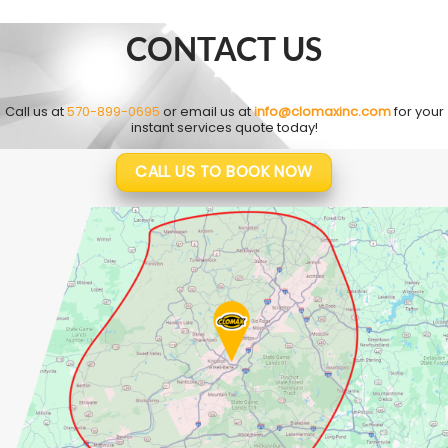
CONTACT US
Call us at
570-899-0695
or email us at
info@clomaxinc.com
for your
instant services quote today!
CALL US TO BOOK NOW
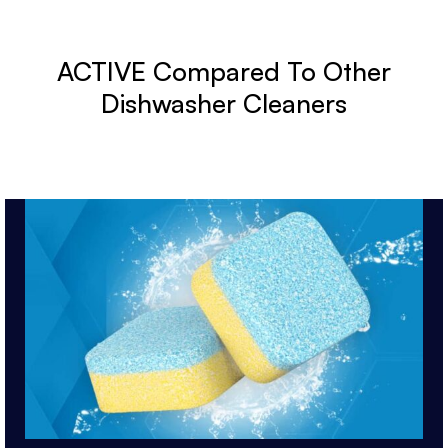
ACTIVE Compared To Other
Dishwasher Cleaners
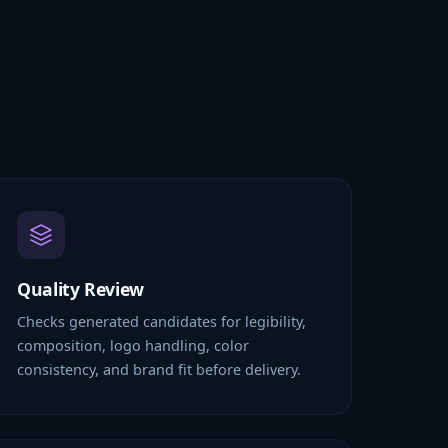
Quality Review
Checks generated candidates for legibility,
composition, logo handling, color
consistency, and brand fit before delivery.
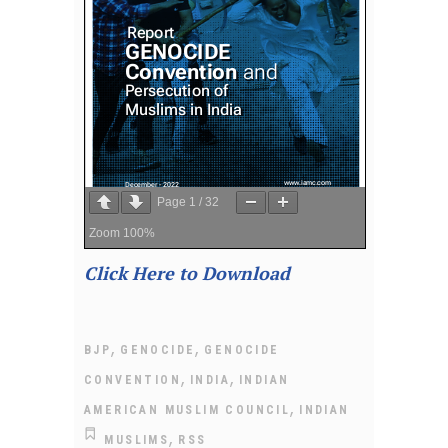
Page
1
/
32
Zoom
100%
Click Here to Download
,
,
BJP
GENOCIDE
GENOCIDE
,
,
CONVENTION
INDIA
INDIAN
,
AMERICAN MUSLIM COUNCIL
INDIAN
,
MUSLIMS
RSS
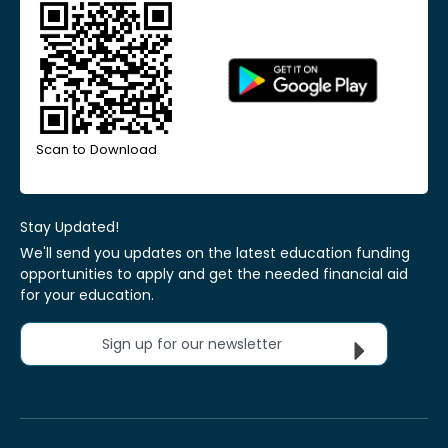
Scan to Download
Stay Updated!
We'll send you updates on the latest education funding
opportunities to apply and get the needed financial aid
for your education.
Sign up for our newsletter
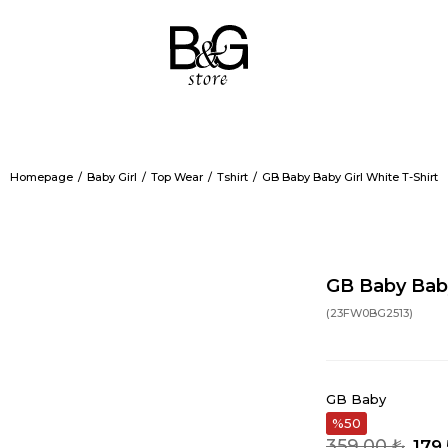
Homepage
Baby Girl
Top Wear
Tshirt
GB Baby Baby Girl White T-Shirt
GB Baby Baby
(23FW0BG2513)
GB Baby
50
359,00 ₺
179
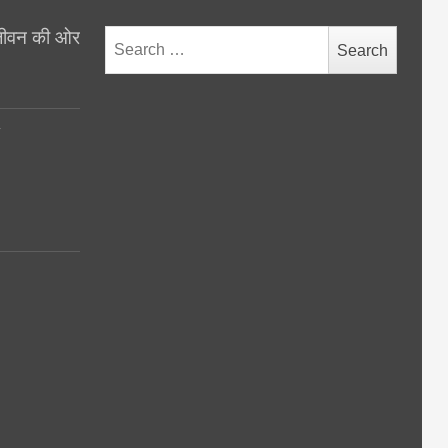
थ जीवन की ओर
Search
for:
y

■ ■ ■ ■ ■ ■ ■

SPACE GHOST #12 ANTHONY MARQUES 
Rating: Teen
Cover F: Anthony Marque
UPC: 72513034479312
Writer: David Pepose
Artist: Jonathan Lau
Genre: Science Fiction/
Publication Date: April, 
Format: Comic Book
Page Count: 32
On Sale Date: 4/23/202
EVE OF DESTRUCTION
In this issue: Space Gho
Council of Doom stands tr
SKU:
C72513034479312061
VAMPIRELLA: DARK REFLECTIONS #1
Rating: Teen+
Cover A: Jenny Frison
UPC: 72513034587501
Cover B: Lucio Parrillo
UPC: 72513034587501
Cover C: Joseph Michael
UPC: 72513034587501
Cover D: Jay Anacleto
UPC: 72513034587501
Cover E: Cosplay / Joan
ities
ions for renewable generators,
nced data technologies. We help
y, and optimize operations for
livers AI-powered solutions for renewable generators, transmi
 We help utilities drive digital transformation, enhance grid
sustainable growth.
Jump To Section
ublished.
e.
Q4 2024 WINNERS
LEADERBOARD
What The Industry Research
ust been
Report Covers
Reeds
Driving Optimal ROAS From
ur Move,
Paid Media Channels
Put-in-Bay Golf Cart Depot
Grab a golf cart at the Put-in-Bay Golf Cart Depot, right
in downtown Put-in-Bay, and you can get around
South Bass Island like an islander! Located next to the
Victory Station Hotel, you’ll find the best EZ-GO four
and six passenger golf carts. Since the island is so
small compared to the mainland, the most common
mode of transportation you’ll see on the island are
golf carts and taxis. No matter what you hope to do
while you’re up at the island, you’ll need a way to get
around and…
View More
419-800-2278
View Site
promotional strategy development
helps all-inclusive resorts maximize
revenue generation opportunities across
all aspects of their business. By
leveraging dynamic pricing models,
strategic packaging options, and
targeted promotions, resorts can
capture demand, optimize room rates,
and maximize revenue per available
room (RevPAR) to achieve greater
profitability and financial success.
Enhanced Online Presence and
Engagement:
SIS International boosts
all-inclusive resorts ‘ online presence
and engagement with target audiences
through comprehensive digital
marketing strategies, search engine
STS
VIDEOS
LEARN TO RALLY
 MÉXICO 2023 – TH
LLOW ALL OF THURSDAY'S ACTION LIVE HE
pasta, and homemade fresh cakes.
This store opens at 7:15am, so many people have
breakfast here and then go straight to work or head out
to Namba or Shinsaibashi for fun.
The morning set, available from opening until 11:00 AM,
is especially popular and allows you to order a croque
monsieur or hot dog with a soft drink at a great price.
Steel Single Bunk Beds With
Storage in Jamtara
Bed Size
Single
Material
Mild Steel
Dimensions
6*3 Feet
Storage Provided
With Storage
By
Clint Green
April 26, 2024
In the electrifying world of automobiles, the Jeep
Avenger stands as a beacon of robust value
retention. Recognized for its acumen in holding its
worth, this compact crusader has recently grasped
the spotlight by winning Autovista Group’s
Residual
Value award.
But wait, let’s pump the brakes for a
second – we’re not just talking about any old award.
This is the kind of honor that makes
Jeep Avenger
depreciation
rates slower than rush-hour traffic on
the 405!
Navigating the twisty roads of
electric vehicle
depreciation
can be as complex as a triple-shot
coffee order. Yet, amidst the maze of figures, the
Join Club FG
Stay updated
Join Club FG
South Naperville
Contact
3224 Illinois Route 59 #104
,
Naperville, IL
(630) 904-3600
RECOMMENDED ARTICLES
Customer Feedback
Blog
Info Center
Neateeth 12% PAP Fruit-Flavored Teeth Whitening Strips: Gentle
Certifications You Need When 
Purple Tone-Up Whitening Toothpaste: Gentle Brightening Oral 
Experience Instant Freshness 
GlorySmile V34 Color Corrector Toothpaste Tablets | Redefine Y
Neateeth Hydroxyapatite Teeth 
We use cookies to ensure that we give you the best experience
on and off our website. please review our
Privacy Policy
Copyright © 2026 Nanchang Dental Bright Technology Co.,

■ ■ ■ ■ ■ ■ ■

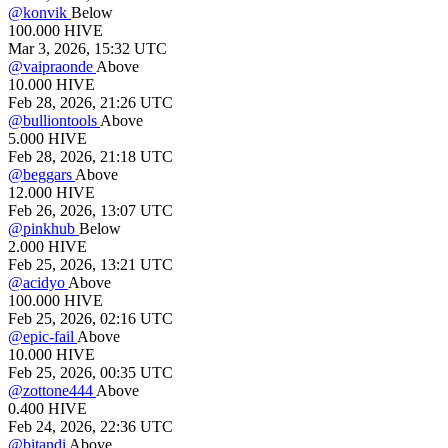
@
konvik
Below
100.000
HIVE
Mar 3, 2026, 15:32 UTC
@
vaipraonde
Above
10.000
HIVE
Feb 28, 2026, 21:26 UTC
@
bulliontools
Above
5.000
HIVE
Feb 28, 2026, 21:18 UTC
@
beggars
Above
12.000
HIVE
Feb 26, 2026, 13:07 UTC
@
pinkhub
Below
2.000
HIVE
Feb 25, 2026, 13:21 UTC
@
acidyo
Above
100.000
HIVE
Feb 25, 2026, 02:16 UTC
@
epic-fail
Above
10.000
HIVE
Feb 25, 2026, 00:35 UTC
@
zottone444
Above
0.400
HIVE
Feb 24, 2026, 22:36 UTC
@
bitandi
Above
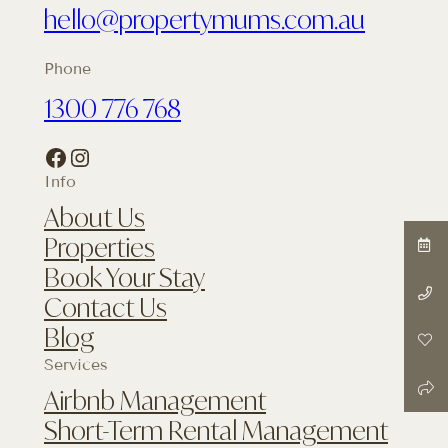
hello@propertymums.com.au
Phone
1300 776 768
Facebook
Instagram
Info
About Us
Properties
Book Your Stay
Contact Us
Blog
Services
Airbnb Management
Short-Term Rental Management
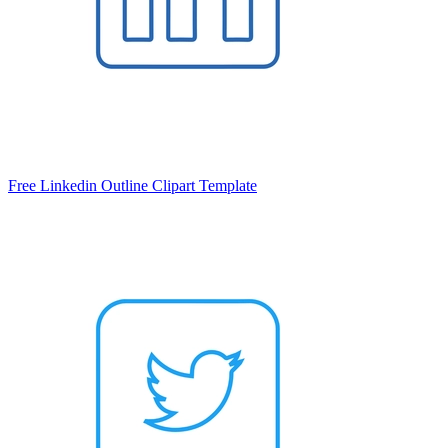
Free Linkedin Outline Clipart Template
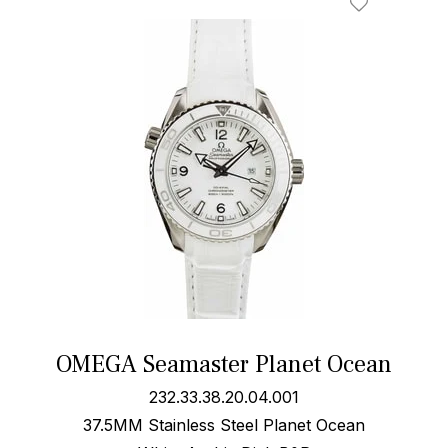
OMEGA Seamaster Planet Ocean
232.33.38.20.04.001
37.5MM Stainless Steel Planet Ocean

■ ■ ■ ■ ■ ■ ■

If a line of the material contains the word "revenue", pick it out and copy it.

revenue generation opportunities across
and maximize revenue per available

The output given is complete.